In early June, water levels on the Danube and Elbe reached, and in some places topped, the levels experienced during the last serious round of flooding in 2002, causing widespread damage in Germany, Austria, Hungary and the Czech Republic.
However, precautions taken in the aftermath of the 2002 floods – such as in Prague where the city centre now has mobile flood barriers – meant that this year’s damage was less extensive than it might otherwise have been.
“Thanks to timely prevention measures, large areas have been saved from the flooding,” said Matthias Weber, Swiss Re’s chief underwriting officer.

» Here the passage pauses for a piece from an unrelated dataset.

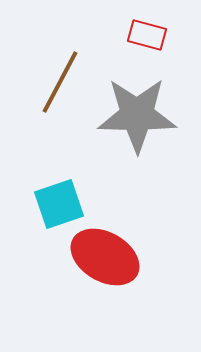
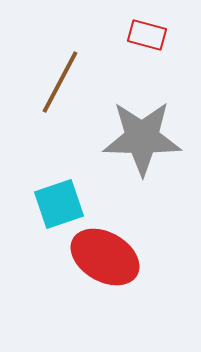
gray star: moved 5 px right, 23 px down
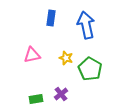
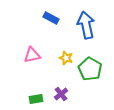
blue rectangle: rotated 70 degrees counterclockwise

Thomas Dorner, an analyst at Citigroup, said that Swiss Re’s projections for industry-wide insured losses were “in line with most estimates, although we note that AIR has said losses of up to $5.8bn.”
He added that the cost to Swiss Re, which is the world’s second largest reinsurer by premiums, should be “comfortably absorbed”, especially as the group had not had to cope with significant losses in the first half of the year.
“For Swiss Re this loss represents less than 1 per cent of first-quarter book value or 6 per cent of 2013 profit before tax, making it a notable but not significant loss event for the group.” he told clients.
Shares in Swiss Re were up 2.14 per cent at SFr71.75 in afternoon trading in Zürich.